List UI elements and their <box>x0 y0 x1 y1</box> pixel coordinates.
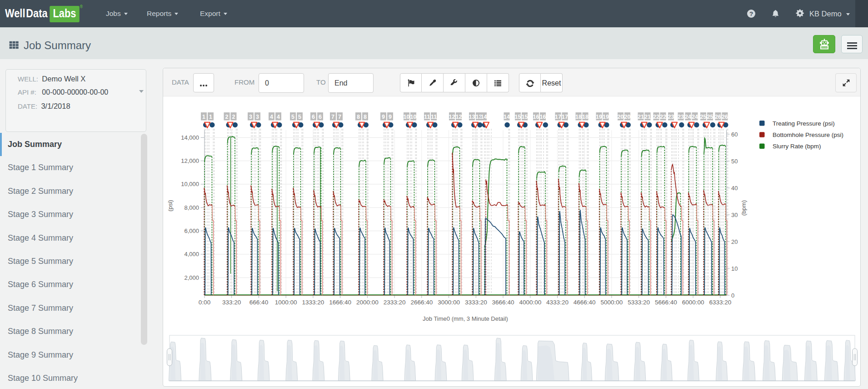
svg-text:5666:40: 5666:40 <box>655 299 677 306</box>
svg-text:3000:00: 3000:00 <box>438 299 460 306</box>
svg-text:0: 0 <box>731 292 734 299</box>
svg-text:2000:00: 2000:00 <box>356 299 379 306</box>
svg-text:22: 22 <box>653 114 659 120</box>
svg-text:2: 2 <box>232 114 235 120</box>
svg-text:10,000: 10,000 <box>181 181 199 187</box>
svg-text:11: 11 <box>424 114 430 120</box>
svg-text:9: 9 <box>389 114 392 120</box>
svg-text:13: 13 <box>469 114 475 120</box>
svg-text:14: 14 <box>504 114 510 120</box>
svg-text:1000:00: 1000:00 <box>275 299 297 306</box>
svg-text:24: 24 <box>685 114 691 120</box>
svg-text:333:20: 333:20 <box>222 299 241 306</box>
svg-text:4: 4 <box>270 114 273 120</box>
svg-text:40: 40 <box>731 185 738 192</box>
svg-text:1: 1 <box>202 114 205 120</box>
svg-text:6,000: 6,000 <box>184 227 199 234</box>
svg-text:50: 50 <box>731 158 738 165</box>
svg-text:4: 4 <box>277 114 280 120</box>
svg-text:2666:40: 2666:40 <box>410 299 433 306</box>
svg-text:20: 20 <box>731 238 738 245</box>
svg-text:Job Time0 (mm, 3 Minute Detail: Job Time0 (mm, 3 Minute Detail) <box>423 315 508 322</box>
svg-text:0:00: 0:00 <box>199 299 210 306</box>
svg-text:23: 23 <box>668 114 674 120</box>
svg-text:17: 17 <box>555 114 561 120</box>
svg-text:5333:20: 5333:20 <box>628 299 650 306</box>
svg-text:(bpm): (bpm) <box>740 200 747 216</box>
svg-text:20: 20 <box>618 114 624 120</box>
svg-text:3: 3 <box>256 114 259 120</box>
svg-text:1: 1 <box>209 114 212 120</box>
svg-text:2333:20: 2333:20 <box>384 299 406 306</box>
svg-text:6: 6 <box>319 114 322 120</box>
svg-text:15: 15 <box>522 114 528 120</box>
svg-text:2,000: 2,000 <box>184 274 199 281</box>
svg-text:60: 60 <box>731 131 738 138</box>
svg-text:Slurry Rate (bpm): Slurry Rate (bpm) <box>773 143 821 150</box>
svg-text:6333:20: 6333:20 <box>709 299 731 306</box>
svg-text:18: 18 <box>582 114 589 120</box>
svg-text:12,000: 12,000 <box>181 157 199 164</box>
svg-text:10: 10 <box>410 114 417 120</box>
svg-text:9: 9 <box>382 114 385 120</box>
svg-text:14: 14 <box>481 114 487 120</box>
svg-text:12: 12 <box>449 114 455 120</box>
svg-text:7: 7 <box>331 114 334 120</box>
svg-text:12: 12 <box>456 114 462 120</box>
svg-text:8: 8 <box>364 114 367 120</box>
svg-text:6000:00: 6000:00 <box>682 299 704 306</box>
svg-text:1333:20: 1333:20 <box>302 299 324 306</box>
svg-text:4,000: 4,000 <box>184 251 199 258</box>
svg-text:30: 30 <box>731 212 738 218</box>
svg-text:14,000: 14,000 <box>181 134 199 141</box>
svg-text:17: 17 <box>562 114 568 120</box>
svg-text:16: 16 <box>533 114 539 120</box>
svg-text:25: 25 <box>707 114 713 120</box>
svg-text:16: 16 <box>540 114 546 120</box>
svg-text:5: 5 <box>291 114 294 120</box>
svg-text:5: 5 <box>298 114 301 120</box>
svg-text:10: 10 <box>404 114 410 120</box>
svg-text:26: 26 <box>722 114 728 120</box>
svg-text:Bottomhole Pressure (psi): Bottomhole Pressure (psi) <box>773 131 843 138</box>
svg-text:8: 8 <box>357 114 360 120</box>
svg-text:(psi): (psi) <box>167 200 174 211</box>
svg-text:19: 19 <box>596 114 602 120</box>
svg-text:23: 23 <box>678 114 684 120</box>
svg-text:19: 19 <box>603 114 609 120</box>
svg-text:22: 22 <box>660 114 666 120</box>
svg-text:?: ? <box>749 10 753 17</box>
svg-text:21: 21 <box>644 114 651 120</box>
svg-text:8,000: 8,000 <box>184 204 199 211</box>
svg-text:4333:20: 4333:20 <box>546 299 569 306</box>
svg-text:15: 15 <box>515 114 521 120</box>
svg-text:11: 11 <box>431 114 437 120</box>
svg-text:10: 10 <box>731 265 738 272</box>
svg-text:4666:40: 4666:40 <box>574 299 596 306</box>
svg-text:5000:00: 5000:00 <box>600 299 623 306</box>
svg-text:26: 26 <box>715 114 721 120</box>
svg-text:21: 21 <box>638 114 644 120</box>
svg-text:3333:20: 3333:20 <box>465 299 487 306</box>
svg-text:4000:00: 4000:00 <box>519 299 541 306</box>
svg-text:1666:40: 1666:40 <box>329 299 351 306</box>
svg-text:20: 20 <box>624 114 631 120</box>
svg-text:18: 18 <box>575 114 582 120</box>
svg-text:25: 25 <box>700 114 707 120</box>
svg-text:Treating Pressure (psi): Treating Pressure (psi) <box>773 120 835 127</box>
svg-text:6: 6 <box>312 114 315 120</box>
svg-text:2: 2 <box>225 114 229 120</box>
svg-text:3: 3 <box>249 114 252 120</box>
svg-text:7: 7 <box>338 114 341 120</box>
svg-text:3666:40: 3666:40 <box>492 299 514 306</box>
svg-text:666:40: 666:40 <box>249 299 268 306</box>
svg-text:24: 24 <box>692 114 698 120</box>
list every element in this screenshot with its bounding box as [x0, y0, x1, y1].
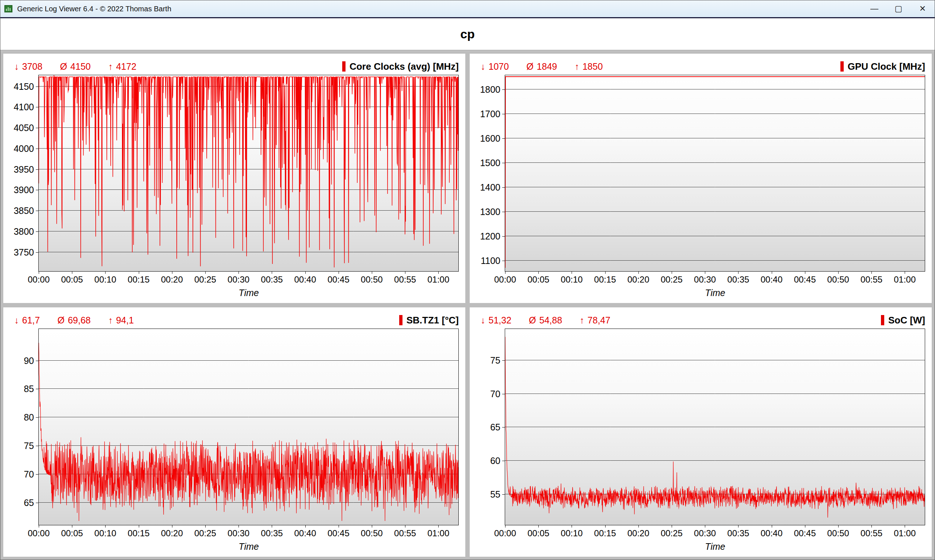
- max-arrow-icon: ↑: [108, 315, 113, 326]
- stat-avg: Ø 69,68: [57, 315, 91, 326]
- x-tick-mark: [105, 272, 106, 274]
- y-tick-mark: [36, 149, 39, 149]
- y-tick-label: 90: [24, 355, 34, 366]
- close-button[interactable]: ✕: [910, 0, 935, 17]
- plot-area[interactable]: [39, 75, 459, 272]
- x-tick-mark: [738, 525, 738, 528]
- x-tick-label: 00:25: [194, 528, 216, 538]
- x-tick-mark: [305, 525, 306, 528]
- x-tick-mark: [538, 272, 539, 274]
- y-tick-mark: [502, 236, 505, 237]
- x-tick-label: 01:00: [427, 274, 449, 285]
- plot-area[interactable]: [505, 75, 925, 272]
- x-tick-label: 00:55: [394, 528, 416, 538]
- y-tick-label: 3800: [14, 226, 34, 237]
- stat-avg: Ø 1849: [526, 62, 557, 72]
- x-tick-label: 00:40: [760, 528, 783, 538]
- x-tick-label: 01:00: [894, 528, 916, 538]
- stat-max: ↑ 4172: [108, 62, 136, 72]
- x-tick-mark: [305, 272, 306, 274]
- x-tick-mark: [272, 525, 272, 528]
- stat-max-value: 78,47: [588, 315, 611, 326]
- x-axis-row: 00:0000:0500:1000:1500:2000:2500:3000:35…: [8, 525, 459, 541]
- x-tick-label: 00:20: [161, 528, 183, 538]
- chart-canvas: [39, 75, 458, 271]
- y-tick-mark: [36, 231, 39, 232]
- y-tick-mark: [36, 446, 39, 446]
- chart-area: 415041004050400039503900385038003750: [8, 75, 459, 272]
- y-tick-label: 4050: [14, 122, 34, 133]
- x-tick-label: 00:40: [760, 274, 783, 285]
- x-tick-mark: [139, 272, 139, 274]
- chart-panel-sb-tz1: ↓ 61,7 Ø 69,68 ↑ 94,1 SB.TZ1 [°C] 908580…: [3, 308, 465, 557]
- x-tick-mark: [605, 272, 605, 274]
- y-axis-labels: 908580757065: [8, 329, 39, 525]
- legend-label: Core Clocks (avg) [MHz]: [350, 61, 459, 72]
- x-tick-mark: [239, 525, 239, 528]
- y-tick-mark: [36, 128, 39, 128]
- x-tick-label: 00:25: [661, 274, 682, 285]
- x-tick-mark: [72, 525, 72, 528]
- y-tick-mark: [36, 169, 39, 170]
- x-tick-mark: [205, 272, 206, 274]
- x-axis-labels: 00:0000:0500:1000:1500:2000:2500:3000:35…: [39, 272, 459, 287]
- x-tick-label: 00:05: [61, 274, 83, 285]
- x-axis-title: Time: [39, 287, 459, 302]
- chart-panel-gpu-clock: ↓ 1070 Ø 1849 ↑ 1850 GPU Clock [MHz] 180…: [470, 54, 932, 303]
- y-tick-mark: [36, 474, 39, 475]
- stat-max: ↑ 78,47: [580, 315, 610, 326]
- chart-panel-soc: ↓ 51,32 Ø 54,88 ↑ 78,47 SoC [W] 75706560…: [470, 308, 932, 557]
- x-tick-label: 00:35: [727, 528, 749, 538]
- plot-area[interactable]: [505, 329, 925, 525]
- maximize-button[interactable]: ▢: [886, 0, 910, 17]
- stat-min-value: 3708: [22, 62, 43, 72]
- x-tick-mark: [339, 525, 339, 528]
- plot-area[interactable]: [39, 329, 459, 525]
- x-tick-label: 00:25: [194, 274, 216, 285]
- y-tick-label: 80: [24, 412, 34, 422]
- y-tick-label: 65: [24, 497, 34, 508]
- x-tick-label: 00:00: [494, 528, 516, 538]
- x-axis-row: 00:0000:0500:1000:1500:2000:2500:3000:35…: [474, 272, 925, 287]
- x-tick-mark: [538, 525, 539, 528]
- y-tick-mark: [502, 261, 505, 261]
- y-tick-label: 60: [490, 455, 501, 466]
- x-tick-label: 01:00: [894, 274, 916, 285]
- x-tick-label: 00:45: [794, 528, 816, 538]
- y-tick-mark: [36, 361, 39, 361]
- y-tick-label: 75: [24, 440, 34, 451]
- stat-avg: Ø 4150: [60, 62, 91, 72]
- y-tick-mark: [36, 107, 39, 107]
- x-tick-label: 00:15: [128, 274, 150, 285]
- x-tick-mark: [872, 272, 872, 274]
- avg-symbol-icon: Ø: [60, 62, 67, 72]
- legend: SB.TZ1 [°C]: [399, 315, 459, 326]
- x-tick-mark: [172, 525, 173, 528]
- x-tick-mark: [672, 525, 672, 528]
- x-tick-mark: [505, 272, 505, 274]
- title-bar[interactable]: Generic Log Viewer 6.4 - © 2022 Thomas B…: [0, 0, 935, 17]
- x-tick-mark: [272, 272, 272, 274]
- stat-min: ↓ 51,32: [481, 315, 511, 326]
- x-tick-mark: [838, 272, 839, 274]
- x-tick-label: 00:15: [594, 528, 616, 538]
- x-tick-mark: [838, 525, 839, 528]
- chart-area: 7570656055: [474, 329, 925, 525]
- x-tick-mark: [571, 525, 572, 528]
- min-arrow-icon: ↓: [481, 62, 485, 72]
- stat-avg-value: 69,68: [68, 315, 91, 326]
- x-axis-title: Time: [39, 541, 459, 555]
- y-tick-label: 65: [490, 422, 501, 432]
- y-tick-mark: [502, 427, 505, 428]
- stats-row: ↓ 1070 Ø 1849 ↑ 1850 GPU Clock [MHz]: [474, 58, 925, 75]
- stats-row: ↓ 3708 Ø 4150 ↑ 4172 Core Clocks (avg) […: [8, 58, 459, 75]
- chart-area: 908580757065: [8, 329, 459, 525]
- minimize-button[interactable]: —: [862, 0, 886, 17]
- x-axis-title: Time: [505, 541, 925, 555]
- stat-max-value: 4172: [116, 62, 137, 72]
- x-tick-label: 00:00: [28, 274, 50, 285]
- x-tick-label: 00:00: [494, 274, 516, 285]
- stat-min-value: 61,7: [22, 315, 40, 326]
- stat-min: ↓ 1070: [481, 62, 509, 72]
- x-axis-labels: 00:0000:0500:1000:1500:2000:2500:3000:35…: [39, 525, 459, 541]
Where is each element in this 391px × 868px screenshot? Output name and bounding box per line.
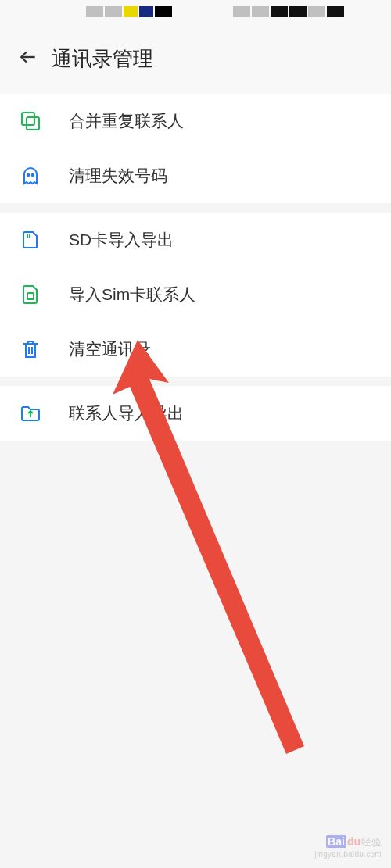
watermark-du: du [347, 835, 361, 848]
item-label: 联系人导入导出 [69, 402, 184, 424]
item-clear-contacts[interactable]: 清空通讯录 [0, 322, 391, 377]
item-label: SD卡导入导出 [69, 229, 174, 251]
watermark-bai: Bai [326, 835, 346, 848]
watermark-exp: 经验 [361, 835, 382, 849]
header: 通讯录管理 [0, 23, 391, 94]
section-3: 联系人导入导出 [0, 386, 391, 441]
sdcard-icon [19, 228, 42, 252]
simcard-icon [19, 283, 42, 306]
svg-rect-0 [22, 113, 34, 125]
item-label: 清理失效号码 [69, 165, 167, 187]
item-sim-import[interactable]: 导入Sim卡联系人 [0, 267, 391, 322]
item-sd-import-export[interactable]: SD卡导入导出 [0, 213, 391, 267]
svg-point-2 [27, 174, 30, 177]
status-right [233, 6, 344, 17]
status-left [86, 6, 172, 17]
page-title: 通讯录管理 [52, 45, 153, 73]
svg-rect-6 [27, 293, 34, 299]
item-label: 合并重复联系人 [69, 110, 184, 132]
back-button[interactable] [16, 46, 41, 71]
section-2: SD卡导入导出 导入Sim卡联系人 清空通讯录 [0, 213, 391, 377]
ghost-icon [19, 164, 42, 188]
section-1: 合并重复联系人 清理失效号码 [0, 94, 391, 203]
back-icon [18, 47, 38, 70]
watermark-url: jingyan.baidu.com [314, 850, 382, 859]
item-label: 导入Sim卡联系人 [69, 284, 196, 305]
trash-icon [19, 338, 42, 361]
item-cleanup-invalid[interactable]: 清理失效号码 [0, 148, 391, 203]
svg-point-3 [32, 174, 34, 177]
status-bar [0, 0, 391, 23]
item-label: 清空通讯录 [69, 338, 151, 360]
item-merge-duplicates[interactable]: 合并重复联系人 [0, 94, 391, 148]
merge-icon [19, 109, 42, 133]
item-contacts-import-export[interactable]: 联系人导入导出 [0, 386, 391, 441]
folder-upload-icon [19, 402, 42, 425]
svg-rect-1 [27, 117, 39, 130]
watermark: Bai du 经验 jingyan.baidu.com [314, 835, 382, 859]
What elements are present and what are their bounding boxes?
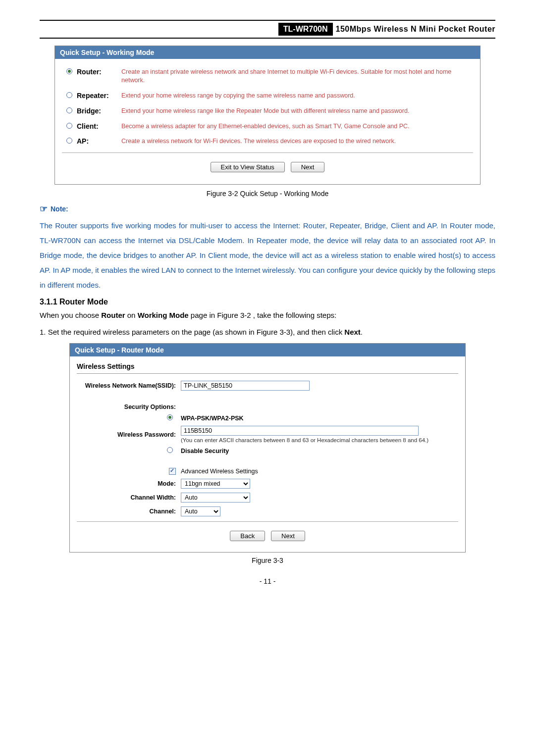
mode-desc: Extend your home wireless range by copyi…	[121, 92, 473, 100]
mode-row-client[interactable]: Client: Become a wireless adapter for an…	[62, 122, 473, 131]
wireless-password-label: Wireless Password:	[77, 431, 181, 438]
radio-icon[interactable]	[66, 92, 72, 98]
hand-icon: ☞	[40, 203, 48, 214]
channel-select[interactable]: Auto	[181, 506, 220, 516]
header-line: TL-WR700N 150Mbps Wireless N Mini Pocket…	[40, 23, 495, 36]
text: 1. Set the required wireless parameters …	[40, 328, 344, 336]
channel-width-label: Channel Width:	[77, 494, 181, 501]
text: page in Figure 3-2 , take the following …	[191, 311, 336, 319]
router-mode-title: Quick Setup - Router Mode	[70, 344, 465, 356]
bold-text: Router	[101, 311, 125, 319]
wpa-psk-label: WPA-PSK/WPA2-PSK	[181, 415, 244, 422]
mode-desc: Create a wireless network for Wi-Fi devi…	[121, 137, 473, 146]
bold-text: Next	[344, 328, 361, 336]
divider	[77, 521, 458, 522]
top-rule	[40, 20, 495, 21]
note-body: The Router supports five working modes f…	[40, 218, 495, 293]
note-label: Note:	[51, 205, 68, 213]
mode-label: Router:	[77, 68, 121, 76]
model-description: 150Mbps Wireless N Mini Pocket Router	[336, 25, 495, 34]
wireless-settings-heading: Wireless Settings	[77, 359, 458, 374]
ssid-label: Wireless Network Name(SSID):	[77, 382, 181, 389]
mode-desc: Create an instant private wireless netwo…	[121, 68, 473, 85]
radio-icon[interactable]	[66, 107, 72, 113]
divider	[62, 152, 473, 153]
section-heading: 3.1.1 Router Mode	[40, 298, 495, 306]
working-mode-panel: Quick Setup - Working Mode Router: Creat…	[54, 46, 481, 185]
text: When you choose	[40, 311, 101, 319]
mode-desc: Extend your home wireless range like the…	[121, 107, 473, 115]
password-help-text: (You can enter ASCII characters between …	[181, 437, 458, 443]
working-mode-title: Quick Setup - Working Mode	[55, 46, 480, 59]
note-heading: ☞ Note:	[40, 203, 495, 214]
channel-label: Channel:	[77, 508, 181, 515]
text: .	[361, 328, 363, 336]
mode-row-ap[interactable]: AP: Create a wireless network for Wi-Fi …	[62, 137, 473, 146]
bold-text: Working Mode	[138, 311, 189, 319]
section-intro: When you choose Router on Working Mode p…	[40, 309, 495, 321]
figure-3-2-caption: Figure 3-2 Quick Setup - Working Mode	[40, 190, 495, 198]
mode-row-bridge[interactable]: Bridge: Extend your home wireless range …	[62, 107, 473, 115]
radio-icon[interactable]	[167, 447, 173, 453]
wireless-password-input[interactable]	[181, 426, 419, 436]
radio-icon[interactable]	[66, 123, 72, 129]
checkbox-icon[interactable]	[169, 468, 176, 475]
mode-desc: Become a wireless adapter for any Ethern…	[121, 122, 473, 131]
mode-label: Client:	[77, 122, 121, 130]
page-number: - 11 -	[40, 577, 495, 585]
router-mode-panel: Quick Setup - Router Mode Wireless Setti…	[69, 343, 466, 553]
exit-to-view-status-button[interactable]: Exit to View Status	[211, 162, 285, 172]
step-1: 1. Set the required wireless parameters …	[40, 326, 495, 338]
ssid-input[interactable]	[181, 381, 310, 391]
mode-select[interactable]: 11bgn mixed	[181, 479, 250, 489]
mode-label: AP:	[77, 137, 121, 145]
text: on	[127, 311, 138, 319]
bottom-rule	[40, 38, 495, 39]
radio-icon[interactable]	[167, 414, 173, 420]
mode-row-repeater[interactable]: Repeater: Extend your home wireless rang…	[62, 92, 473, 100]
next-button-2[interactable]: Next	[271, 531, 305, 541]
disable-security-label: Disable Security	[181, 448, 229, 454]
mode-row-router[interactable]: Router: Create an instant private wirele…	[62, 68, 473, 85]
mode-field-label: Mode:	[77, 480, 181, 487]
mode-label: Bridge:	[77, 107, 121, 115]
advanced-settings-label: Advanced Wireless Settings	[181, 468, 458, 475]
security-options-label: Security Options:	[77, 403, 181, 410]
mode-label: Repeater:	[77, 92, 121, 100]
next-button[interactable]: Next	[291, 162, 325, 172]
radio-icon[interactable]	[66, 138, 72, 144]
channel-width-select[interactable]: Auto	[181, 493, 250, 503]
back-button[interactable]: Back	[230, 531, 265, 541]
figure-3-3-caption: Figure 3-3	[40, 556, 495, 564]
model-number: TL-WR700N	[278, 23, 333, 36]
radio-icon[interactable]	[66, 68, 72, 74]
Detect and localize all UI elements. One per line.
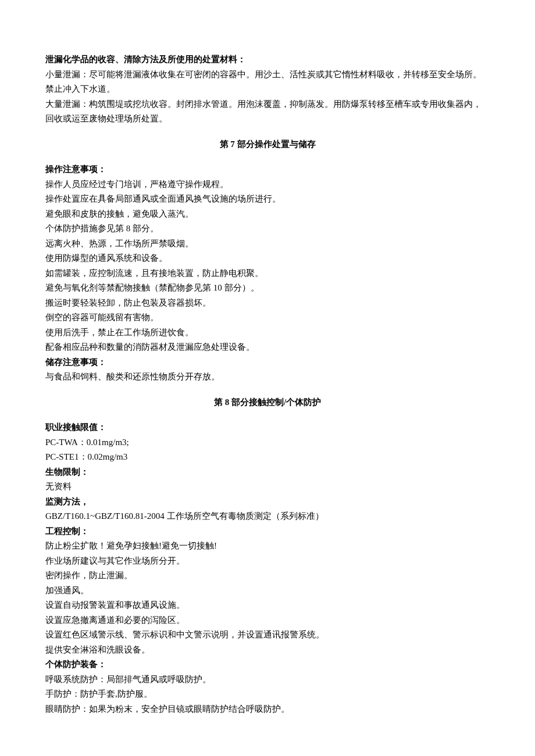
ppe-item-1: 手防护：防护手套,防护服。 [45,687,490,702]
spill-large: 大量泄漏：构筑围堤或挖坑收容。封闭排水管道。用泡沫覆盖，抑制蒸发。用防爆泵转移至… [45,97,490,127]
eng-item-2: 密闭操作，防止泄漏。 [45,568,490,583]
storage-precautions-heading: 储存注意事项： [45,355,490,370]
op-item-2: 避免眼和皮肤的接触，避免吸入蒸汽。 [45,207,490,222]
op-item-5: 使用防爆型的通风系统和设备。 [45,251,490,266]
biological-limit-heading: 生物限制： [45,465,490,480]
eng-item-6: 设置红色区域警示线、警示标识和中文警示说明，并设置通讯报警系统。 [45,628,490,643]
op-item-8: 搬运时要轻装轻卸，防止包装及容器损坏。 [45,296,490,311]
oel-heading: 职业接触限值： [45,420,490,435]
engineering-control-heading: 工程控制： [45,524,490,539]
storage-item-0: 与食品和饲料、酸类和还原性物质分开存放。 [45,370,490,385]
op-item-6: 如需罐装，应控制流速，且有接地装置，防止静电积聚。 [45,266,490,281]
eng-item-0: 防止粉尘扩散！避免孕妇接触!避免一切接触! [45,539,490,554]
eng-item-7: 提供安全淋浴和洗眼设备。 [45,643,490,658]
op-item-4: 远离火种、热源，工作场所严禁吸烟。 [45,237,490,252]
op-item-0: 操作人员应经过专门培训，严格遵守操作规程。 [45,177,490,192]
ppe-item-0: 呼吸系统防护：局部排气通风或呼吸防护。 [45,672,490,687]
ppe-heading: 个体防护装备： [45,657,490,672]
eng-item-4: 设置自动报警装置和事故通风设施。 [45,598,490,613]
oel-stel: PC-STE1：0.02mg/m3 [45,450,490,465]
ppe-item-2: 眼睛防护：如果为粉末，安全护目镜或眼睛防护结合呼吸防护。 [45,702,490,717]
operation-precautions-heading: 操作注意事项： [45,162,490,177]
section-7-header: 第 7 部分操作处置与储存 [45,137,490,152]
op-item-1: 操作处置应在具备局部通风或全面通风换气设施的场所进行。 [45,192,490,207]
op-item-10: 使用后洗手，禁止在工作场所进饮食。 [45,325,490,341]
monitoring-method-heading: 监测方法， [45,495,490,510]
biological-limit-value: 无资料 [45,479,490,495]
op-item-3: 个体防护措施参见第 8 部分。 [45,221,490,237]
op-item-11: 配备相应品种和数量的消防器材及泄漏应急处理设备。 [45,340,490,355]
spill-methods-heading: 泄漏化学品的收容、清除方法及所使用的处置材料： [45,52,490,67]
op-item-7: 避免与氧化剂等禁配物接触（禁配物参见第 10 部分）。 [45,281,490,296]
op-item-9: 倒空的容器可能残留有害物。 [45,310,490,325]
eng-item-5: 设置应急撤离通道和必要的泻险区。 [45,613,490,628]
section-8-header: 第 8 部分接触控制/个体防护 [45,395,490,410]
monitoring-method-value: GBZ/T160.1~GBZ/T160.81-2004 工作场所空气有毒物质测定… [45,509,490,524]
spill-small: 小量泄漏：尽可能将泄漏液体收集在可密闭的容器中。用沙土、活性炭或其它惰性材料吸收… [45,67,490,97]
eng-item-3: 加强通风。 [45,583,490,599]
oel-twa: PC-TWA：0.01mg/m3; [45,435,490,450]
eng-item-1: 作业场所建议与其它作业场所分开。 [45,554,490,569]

TASK STATEMENT
Where a line of the records includes "elements", copy it.

SOLUTION TO THIS TASK
List UI elements and their <box>x0 y0 x1 y1</box> pixel coordinates.
What elements are present and what are their bounding boxes?
Detect and localize all UI elements. One per line.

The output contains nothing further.